In majority reasons written by Lauwers JA with Miller JA concurring (separate reasons were given by Sharpe JA), the court dismissed the appeal, finding that the appellant had not established that his freedom of religion had been infringed by the school board's policy. However, in obiter, the majority noted that the shift in context from Doré to Loyola was "not a small one" (para. 109) and went on to express "serious concerns" about the application of the Doré framework with respect to decisions of "line decision makers" such as the teachers, principals and supervisory officers responsible for implementing school board policies (para. 50). The majority noted that such individuals "typically lack Charter expertise" (para. 114) and expressed the following additional concerns about applying the Doré framework in this type of non-adjudicative decision-making context:

  • Not every legislative or policy objective implemented by a challenged line decision is pressing and substantial and a "line decision maker" may not be competent to make this "constitutional assessment." Applying the DorĂ©/Loyola approach to such decisions effectively reverses the s. 1 Charter onus to establish a pressing and substantial objective, to the rights claimant’s disadvantage (para. 117).
  • A presumption that a non-adjudicative decision-maker is always guided by a pressing and substantial objective may "put the rights claimant in the position of having to challenge the legislative objective in order to defeat the presumption, when all she wants to do is challenge a specific decision" (para. 118).
  • It is not clear who is responsible for justifying the Charter infringement when there is no adjudication at the moment of the challenged decision, or what sort of justification a line decision-maker must provide (paras. 119-120).
  • Do line decision-makers have sufficient expertise with respect to Charter rights to justify a deferential standard of review and can we be sure that line decision makers reviewing one another's decisions will inevitably be impartial and fair (paras. 122-123)?

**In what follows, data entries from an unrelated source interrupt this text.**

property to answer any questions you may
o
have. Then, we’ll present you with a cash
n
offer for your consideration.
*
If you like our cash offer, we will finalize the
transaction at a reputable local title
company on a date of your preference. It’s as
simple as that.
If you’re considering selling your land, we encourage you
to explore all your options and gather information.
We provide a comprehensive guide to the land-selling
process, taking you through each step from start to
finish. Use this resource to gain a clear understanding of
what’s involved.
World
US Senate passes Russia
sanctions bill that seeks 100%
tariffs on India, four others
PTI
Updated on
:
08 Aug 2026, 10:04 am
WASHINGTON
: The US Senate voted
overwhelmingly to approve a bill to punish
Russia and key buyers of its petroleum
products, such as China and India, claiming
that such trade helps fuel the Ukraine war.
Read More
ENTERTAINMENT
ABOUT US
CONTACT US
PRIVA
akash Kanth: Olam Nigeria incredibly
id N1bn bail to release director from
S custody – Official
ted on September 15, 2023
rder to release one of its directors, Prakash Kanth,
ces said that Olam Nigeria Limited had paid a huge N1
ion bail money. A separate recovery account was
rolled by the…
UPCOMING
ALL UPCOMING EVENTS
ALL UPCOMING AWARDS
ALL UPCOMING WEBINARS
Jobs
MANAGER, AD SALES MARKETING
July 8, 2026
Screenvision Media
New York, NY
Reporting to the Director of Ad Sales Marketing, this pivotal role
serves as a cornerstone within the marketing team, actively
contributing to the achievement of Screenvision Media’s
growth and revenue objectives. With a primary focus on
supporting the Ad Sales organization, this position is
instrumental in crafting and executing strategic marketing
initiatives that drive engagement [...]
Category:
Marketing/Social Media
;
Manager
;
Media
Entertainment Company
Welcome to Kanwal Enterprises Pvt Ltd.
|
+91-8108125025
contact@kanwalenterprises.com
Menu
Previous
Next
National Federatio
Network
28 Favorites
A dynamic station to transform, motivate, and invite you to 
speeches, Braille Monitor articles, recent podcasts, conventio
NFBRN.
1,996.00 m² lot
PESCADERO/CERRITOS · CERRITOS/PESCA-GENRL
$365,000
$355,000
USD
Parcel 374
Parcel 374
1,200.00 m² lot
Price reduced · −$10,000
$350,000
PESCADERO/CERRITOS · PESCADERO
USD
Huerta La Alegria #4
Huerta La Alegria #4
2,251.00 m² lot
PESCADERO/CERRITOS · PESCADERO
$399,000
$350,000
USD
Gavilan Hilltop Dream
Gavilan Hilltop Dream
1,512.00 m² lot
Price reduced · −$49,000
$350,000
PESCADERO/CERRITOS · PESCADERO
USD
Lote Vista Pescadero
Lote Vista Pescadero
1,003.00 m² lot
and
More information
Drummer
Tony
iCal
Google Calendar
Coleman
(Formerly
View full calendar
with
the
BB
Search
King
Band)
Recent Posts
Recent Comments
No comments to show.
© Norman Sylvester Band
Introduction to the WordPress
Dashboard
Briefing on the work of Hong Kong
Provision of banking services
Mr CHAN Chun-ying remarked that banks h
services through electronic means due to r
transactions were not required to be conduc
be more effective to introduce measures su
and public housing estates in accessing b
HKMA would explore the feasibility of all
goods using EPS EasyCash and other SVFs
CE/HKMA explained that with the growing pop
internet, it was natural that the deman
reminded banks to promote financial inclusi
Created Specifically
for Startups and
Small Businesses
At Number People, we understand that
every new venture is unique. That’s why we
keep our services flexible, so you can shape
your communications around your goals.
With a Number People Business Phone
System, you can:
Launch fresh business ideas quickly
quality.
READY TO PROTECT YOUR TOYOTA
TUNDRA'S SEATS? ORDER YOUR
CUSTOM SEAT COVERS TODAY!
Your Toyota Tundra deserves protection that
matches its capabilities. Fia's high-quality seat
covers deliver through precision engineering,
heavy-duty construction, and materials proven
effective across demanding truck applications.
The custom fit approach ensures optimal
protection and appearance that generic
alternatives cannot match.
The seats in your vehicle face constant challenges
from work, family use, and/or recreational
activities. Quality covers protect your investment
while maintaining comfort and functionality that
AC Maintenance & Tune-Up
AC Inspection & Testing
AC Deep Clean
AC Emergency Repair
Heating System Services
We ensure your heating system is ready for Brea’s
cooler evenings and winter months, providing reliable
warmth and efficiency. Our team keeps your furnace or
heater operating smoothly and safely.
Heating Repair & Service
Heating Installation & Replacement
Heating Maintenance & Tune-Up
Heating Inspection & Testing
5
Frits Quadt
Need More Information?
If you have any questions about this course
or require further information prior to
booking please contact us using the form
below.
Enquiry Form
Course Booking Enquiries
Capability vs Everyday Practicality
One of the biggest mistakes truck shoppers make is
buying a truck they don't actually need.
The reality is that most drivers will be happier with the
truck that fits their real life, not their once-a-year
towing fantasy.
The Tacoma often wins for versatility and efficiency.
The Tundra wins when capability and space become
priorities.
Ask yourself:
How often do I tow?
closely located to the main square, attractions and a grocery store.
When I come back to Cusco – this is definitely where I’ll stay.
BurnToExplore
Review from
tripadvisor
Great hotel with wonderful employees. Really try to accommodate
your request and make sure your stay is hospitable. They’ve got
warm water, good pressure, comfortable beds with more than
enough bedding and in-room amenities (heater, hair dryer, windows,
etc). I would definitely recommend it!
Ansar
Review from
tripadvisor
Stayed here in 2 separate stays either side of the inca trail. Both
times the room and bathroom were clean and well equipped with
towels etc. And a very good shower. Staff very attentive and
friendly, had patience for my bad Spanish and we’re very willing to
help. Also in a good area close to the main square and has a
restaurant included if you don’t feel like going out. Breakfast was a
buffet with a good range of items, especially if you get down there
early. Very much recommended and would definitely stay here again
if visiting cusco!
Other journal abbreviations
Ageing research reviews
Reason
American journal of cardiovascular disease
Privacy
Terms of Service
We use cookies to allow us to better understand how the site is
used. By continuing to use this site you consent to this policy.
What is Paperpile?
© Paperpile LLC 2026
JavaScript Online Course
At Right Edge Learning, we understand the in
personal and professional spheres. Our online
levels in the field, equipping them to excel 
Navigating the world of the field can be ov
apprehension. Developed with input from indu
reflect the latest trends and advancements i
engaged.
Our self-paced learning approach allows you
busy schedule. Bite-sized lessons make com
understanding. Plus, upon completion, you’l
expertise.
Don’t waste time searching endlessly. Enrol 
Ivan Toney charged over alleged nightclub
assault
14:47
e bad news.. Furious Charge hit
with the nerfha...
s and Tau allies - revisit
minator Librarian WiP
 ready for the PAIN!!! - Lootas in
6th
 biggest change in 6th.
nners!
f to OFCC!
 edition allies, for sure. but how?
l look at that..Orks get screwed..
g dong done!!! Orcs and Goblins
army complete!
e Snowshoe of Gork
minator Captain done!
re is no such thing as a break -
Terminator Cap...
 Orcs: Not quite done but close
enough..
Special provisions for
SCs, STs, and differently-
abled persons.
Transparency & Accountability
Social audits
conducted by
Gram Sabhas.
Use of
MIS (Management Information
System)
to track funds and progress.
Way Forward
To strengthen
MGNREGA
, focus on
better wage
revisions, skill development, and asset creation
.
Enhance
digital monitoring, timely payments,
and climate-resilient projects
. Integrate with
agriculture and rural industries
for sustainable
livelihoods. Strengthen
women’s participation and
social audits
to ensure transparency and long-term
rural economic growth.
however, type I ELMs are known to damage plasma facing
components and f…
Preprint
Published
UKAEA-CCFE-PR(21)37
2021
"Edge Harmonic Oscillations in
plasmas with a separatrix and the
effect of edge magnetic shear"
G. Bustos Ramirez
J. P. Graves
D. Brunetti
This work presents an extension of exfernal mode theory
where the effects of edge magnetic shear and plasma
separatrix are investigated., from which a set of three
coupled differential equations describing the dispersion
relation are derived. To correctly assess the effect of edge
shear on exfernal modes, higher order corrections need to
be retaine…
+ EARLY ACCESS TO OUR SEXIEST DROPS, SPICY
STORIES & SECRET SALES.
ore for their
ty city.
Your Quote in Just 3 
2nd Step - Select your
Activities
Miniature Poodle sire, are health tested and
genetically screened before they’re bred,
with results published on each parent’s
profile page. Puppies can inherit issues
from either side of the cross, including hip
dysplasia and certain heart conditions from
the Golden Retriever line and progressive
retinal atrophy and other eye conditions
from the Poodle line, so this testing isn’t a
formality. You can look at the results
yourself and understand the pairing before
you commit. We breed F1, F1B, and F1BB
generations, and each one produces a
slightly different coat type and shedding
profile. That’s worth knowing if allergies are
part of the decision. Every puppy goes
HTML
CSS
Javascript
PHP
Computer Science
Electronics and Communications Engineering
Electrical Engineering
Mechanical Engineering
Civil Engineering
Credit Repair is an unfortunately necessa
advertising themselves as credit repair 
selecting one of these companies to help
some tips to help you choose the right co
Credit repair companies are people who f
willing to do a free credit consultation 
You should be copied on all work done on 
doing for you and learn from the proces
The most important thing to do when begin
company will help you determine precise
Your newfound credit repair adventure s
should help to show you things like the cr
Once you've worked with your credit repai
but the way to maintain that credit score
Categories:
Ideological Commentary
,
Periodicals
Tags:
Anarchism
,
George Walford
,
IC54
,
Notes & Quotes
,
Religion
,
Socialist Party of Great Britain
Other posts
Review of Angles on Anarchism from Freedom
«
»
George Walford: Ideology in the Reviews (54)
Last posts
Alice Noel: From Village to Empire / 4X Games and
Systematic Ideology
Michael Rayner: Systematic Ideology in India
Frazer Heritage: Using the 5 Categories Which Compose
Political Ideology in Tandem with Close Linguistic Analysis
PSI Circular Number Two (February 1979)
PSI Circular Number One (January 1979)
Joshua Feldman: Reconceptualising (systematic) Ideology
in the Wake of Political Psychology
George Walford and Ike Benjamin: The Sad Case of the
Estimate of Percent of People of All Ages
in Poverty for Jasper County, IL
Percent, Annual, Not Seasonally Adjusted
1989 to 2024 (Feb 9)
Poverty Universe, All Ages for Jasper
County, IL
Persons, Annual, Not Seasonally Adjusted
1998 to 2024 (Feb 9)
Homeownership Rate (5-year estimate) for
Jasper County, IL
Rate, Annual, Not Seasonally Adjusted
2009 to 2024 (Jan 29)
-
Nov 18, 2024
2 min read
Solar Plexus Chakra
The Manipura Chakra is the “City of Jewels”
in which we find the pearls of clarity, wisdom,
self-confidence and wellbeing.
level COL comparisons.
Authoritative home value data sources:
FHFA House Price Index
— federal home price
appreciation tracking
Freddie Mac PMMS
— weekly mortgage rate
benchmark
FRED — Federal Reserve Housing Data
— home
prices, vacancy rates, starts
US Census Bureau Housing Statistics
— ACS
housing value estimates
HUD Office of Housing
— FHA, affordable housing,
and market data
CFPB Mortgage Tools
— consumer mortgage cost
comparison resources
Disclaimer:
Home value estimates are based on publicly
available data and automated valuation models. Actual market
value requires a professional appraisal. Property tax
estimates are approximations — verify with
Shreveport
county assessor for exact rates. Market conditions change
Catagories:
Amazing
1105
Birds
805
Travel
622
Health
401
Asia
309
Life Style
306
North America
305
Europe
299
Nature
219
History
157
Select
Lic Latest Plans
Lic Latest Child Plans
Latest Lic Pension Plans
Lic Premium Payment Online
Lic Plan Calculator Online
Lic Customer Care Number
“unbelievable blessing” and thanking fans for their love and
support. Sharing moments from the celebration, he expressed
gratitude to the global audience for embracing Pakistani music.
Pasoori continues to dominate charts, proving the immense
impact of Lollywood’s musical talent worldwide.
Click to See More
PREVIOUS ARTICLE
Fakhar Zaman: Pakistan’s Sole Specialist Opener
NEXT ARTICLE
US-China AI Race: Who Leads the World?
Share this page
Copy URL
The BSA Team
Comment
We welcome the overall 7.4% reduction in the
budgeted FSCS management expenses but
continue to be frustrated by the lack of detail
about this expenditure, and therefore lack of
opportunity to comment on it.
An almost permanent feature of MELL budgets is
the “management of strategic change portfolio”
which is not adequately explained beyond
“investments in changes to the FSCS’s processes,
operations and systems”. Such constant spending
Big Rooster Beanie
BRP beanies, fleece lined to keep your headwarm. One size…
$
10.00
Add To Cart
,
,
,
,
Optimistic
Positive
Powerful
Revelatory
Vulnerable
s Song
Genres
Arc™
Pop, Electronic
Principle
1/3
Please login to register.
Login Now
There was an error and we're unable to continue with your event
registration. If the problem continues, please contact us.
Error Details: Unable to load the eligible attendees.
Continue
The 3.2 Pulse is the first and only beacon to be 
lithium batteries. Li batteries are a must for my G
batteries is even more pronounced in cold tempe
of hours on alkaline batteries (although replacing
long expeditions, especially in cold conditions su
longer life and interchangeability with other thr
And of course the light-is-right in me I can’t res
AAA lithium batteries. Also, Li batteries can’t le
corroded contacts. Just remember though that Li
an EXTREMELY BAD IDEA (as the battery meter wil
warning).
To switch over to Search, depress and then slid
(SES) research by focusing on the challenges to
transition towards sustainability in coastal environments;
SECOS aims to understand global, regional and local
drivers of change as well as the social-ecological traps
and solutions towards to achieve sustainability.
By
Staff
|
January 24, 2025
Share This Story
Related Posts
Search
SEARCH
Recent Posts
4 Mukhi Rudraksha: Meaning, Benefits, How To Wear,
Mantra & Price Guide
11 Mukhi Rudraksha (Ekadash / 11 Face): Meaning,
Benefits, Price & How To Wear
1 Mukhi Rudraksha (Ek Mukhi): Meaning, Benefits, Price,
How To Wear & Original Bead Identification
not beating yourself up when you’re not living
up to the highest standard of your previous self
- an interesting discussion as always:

Lauwers JA concluded that he "would be reluctant to apply a robust concept of “reasonableness” burdened by a standing obligation of judicial deference to a line decision maker’s discretionary decision due to the "real risk" that a claimant’s Charter rights would not be understood and given effect by the decision maker (para. 125).


The comments of the majority in Hamilton-Wentworth underscore the importance of context in assessing the standard of review for administrative Charter decisions at a time when the Supreme Court is moving away from consideration of contextual factors in decisions such as Edmonton (City) v Edmonton East (Capilano) Shopping Centres Ltd., [2016] 2 SCR 293, 2016 SCC 47 and Wilson v Atomic Energy of Canada Ltd., [2016] 1 SCR 770, 2016 SCC 29. Administrative decisions are made in myriad different contexts, from the decisions of quasi-judicial tribunals to decisions of hospital administrators (eg. Eldridge v British Columbia (Attorney General), [1997] 3 SCR 624, 1997 CanLII 327 SCC)), public transit authorities (eg. Greater Vancouver Transportation Authority v Canadian Federation of Students — British Columbia Component, [2009] 2 SCR 295, 2009 SCC 31), immigration officers (eg, Baker v Canada (Minister of Citizenship and Immigration), [1999] 2 SCR 817, 1999 CanLII 699 (SCC)), and school teachers and administrators. While it is one thing to presume that administrative decision-makers, whether adjudicative or non-adjudicative, have expertise regarding their home statute, it is another thing altogether to presume that all administrative decision-makers have expertise in applying the Charter within their decision-making context.